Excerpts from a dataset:
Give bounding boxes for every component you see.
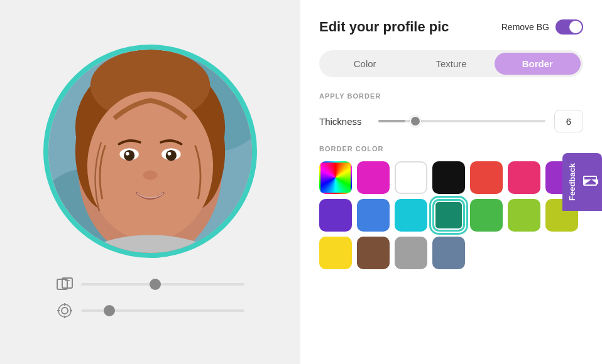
thickness-label: Thickness xyxy=(319,116,369,127)
tab-texture[interactable]: Texture xyxy=(408,53,494,75)
profile-image xyxy=(48,50,252,253)
svg-point-13 xyxy=(126,152,129,156)
envelope-icon xyxy=(583,176,597,186)
color-swatch-magenta[interactable] xyxy=(357,161,390,194)
color-swatch-hot-pink[interactable] xyxy=(508,161,540,194)
color-swatch-white[interactable] xyxy=(395,161,427,194)
zoom-slider-row xyxy=(56,276,244,293)
thickness-slider-input[interactable] xyxy=(378,120,545,122)
zoom-slider-input[interactable] xyxy=(81,283,244,286)
thickness-row: Thickness 6 xyxy=(319,110,583,132)
remove-bg-row: Remove BG xyxy=(501,19,583,35)
position-icon xyxy=(56,302,74,319)
feedback-label: Feedback xyxy=(567,163,577,201)
color-swatch-rainbow[interactable] xyxy=(319,161,352,194)
svg-point-11 xyxy=(124,150,134,161)
border-color-label: BORDER COLOR xyxy=(319,145,583,153)
color-swatch-blue-gray[interactable] xyxy=(432,237,465,269)
color-swatch-teal[interactable] xyxy=(432,199,465,232)
color-swatch-light-green[interactable] xyxy=(508,199,540,232)
svg-point-22 xyxy=(58,304,71,317)
color-swatch-blue[interactable] xyxy=(357,199,390,232)
left-panel xyxy=(0,0,300,364)
header-row: Edit your profile pic Remove BG xyxy=(319,19,583,35)
svg-point-15 xyxy=(143,170,158,179)
remove-bg-toggle[interactable] xyxy=(555,19,583,35)
tab-border[interactable]: Border xyxy=(495,53,581,75)
profile-circle xyxy=(43,45,257,258)
right-panel: Edit your profile pic Remove BG Color Te… xyxy=(300,0,602,364)
color-swatch-yellow[interactable] xyxy=(319,237,352,269)
slider-controls xyxy=(56,276,244,319)
toggle-knob xyxy=(569,21,582,33)
svg-point-21 xyxy=(62,308,68,314)
tabs-row: Color Texture Border xyxy=(319,50,583,77)
color-swatch-cyan[interactable] xyxy=(395,199,427,232)
color-swatch-black[interactable] xyxy=(432,161,465,194)
svg-point-8 xyxy=(87,92,213,241)
remove-bg-label: Remove BG xyxy=(501,22,549,32)
tab-color[interactable]: Color xyxy=(322,53,408,75)
feedback-tab[interactable]: Feedback xyxy=(562,153,602,211)
color-swatch-orange-red[interactable] xyxy=(470,161,503,194)
color-swatch-deep-purple[interactable] xyxy=(319,199,352,232)
color-grid xyxy=(319,161,583,269)
page-title: Edit your profile pic xyxy=(319,19,449,35)
position-slider-row xyxy=(56,302,244,319)
color-swatch-gray[interactable] xyxy=(395,237,427,269)
zoom-icon xyxy=(56,276,74,293)
svg-point-14 xyxy=(168,152,172,156)
color-swatch-green[interactable] xyxy=(470,199,503,232)
svg-point-17 xyxy=(72,235,228,253)
color-swatch-brown[interactable] xyxy=(357,237,390,269)
svg-point-12 xyxy=(166,150,177,161)
apply-border-label: APPLY BORDER xyxy=(319,92,583,100)
thickness-value[interactable]: 6 xyxy=(554,110,583,132)
position-slider-input[interactable] xyxy=(81,309,244,312)
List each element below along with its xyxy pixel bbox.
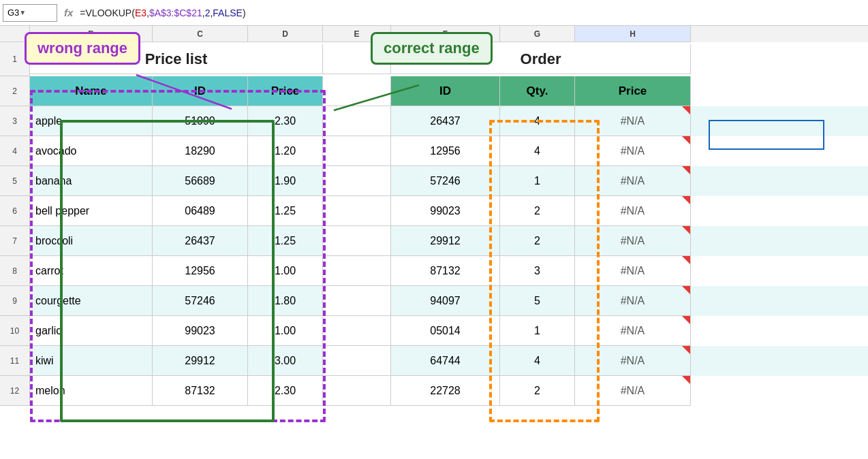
cell-order-id-6[interactable]: 99023 <box>391 196 500 226</box>
cell-order-id-3[interactable]: 26437 <box>391 106 500 136</box>
row-num-5: 5 <box>0 166 30 196</box>
gap-cell-12 <box>323 376 391 406</box>
formula-display: =VLOOKUP(E3,$A$3:$C$21,2,FALSE) <box>80 7 865 18</box>
row-num-2: 2 <box>0 76 30 106</box>
gap-cell-11 <box>323 346 391 376</box>
gap-cell-2 <box>323 76 391 106</box>
cell-order-id-12[interactable]: 22728 <box>391 376 500 406</box>
callout-wrong-range: wrong range <box>25 32 140 65</box>
header-order-price: Price <box>575 76 691 106</box>
col-header-d[interactable]: D <box>248 26 323 42</box>
row-num-12: 12 <box>0 376 30 406</box>
cell-order-id-4[interactable]: 12956 <box>391 136 500 166</box>
gap-cell-4 <box>323 136 391 166</box>
cell-order-id-5[interactable]: 57246 <box>391 166 500 196</box>
row-num-6: 6 <box>0 196 30 226</box>
cell-reference-box[interactable]: G3 ▼ <box>3 4 57 22</box>
col-header-c[interactable]: C <box>153 26 248 42</box>
green-solid-range <box>60 120 275 422</box>
formula-arg3: 2 <box>205 7 211 18</box>
gap-cell-9 <box>323 286 391 316</box>
callout-correct-text: correct range <box>384 39 480 57</box>
row-num-11: 11 <box>0 346 30 376</box>
row-num-9: 9 <box>0 286 30 316</box>
formula-bar: G3 ▼ fx =VLOOKUP(E3,$A$3:$C$21,2,FALSE) <box>0 0 868 26</box>
gap-cell-6 <box>323 196 391 226</box>
cell-order-id-11[interactable]: 64744 <box>391 346 500 376</box>
cell-order-id-10[interactable]: 05014 <box>391 316 500 346</box>
gap-cell-3 <box>323 106 391 136</box>
gap-cell-7 <box>323 226 391 256</box>
header-qty: Qty. <box>500 76 575 106</box>
cell-order-id-9[interactable]: 94097 <box>391 286 500 316</box>
cell-ref-dropdown[interactable]: ▼ <box>19 9 26 16</box>
row-num-4: 4 <box>0 136 30 166</box>
formula-arg2: $A$3:$C$21 <box>149 7 202 18</box>
callout-correct-range: correct range <box>371 32 493 65</box>
row-num-7: 7 <box>0 226 30 256</box>
header-order-id: ID <box>391 76 500 106</box>
cell-order-id-8[interactable]: 87132 <box>391 256 500 286</box>
col-header-f[interactable]: G <box>500 26 575 42</box>
gap-cell-8 <box>323 256 391 286</box>
cell-ref-text: G3 <box>7 7 19 18</box>
cell-order-id-7[interactable]: 29912 <box>391 226 500 256</box>
gap-cell-5 <box>323 166 391 196</box>
gap-cell-10 <box>323 316 391 346</box>
fx-icon: fx <box>60 7 77 18</box>
row-num-3: 3 <box>0 106 30 136</box>
formula-arg4: FALSE <box>213 7 243 18</box>
col-header-g[interactable]: H <box>575 26 691 42</box>
row-num-8: 8 <box>0 256 30 286</box>
orange-dashed-range <box>489 120 600 422</box>
formula-arg1: E3 <box>135 7 146 18</box>
row-num-10: 10 <box>0 316 30 346</box>
callout-wrong-text: wrong range <box>37 39 127 57</box>
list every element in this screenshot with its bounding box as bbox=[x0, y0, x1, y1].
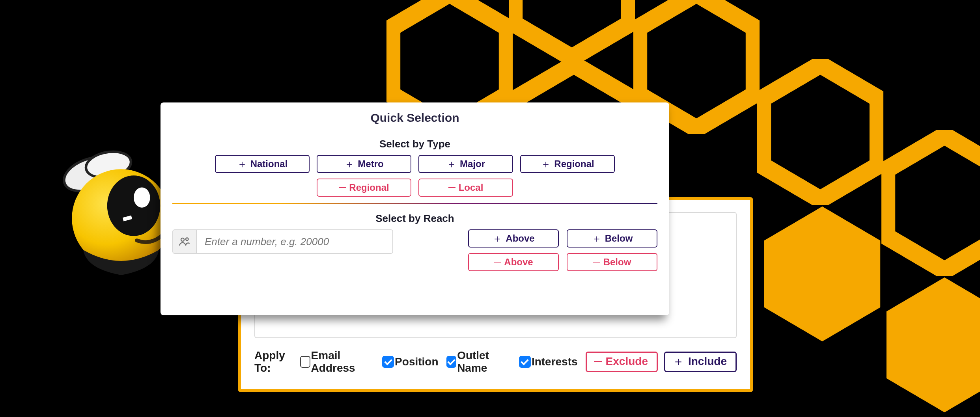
plus-icon: ＋ bbox=[541, 159, 551, 169]
type-remove-row: Regional Local bbox=[172, 179, 657, 197]
checkbox-icon bbox=[446, 356, 457, 368]
button-label: Regional bbox=[349, 182, 389, 193]
reach-number-input[interactable] bbox=[197, 230, 392, 253]
divider bbox=[172, 203, 657, 204]
button-label: Regional bbox=[554, 158, 594, 169]
svg-marker-6 bbox=[887, 136, 980, 270]
checkbox-interests[interactable]: Interests bbox=[519, 356, 578, 368]
type-remove-regional[interactable]: Regional bbox=[317, 179, 411, 197]
type-add-major[interactable]: ＋Major bbox=[418, 155, 513, 173]
plus-icon: ＋ bbox=[672, 356, 684, 367]
checkbox-icon bbox=[300, 356, 310, 368]
type-add-row: ＋National ＋Metro ＋Major ＋Regional bbox=[172, 155, 657, 173]
checkbox-label: Interests bbox=[532, 356, 578, 368]
minus-icon bbox=[339, 187, 346, 188]
button-label: Include bbox=[688, 355, 727, 368]
svg-point-8 bbox=[181, 238, 184, 241]
checkbox-email-address[interactable]: Email Address bbox=[300, 349, 374, 374]
reach-add-above[interactable]: ＋Above bbox=[468, 229, 559, 248]
button-label: Metro bbox=[358, 158, 383, 169]
svg-marker-7 bbox=[887, 277, 980, 412]
quick-selection-card: Quick Selection Select by Type ＋National… bbox=[161, 102, 669, 315]
button-label: Below bbox=[603, 257, 631, 268]
svg-point-9 bbox=[186, 238, 189, 241]
reach-remove-above[interactable]: Above bbox=[468, 253, 559, 271]
type-add-regional[interactable]: ＋Regional bbox=[520, 155, 615, 173]
button-label: Above bbox=[506, 233, 534, 244]
reach-add-below[interactable]: ＋Below bbox=[567, 229, 657, 248]
button-label: Above bbox=[504, 257, 533, 268]
checkbox-label: Email Address bbox=[311, 349, 375, 374]
button-label: Local bbox=[459, 182, 483, 193]
reach-remove-below[interactable]: Below bbox=[567, 253, 657, 271]
card-title: Quick Selection bbox=[172, 111, 657, 125]
svg-marker-5 bbox=[764, 207, 880, 341]
minus-icon bbox=[448, 187, 455, 188]
checkbox-position[interactable]: Position bbox=[382, 356, 438, 368]
type-remove-local[interactable]: Local bbox=[418, 179, 513, 197]
svg-marker-4 bbox=[762, 65, 878, 199]
include-button[interactable]: ＋ Include bbox=[664, 352, 737, 372]
hexagon-decor bbox=[509, 0, 635, 63]
minus-icon bbox=[494, 262, 501, 263]
svg-marker-1 bbox=[514, 0, 630, 58]
minus-icon bbox=[593, 262, 600, 263]
button-label: Below bbox=[605, 233, 633, 244]
checkbox-label: Position bbox=[395, 356, 438, 368]
type-add-metro[interactable]: ＋Metro bbox=[317, 155, 411, 173]
checkbox-icon bbox=[382, 356, 394, 368]
checkbox-icon bbox=[519, 356, 531, 368]
button-label: Major bbox=[460, 158, 485, 169]
hexagon-decor bbox=[757, 59, 883, 205]
button-label: National bbox=[250, 158, 288, 169]
hexagon-decor bbox=[759, 201, 885, 347]
plus-icon: ＋ bbox=[344, 159, 355, 169]
hexagon-decor bbox=[881, 272, 980, 417]
minus-icon bbox=[594, 361, 602, 362]
plus-icon: ＋ bbox=[592, 233, 602, 244]
plus-icon: ＋ bbox=[492, 233, 502, 244]
svg-point-14 bbox=[107, 175, 160, 236]
exclude-button[interactable]: Exclude bbox=[586, 352, 658, 372]
plus-icon: ＋ bbox=[237, 159, 247, 169]
reach-add-row: ＋Above ＋Below bbox=[468, 229, 657, 248]
apply-row: Apply To: Email Address Position Outlet … bbox=[254, 349, 737, 374]
apply-to-label: Apply To: bbox=[254, 349, 296, 374]
select-by-reach-heading: Select by Reach bbox=[172, 212, 657, 225]
checkbox-label: Outlet Name bbox=[457, 349, 511, 374]
people-icon bbox=[173, 230, 197, 253]
reach-remove-row: Above Below bbox=[468, 253, 657, 271]
svg-point-15 bbox=[134, 188, 150, 208]
button-label: Exclude bbox=[606, 355, 648, 368]
select-by-type-heading: Select by Type bbox=[172, 138, 657, 150]
type-add-national[interactable]: ＋National bbox=[215, 155, 310, 173]
reach-input-group bbox=[172, 229, 393, 254]
checkbox-outlet-name[interactable]: Outlet Name bbox=[446, 349, 511, 374]
plus-icon: ＋ bbox=[446, 159, 457, 169]
hexagon-decor bbox=[881, 130, 980, 276]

• _Work request_
Line by line, count how many lines of the entries contain the word "thickness", and give only that number.

• _Exercise output_
4